**WORK TO BE COMPLETED**. Transcribe the data underneath exactly, keeping every word in place.

**DATA RECORDS**.
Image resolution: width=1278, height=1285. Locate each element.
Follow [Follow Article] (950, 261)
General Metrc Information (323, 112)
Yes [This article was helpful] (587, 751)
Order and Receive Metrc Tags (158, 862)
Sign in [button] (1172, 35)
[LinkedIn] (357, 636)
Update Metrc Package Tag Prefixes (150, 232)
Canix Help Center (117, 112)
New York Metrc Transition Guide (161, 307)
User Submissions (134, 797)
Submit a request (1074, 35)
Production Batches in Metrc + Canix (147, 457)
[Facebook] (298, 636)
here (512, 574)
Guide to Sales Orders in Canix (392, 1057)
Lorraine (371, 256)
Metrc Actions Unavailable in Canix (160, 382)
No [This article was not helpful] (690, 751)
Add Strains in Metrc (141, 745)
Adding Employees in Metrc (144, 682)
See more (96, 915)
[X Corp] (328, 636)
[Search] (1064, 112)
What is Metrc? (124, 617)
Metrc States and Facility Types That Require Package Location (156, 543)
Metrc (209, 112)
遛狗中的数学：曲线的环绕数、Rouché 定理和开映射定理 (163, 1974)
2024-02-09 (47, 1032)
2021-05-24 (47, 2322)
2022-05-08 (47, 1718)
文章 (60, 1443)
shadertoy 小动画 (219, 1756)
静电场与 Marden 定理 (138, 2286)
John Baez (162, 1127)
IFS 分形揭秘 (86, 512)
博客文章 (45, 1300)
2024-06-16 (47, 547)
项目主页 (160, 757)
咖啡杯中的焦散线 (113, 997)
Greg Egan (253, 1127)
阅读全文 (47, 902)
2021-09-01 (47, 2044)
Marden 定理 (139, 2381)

**OUTPUT OF THE TASK**.
Image resolution: width=1278, height=1285. Locate each element.
Follow [Follow Article] (950, 261)
General Metrc Information (323, 112)
Yes [This article was helpful] (587, 751)
Order and Receive Metrc Tags (158, 862)
Sign in [button] (1172, 35)
[LinkedIn] (357, 636)
Update Metrc Package Tag Prefixes (150, 232)
Canix Help Center (117, 112)
New York Metrc Transition Guide (161, 307)
User Submissions (134, 797)
Submit a request (1074, 35)
Production Batches in Metrc + Canix (147, 457)
[Facebook] (298, 636)
here (512, 574)
Guide to Sales Orders in Canix (392, 1057)
Lorraine (371, 256)
Metrc Actions Unavailable in Canix (160, 382)
No [This article was not helpful] (690, 751)
Add Strains in Metrc (141, 745)
Adding Employees in Metrc (144, 682)
See more (96, 915)
[X Corp] (328, 636)
[Search] (1064, 112)
What is Metrc? (124, 617)
Metrc States and Facility Types That Require Package Location (156, 543)
Metrc (209, 112)
遛狗中的数学：曲线的环绕数、Rouché 定理和开映射定理 (163, 1974)
2024-02-09 (47, 1032)
2021-05-24 (47, 2322)
2022-05-08 (47, 1718)
文章 (60, 1443)
shadertoy 小动画 (219, 1756)
静电场与 Marden 定理 (138, 2286)
John Baez (162, 1127)
IFS 分形揭秘 (86, 512)
博客文章 (45, 1300)
2024-06-16 (47, 547)
项目主页 (160, 757)
咖啡杯中的焦散线 (113, 997)
Greg Egan (253, 1127)
阅读全文 (47, 902)
2021-09-01 (47, 2044)
Marden 定理 (139, 2381)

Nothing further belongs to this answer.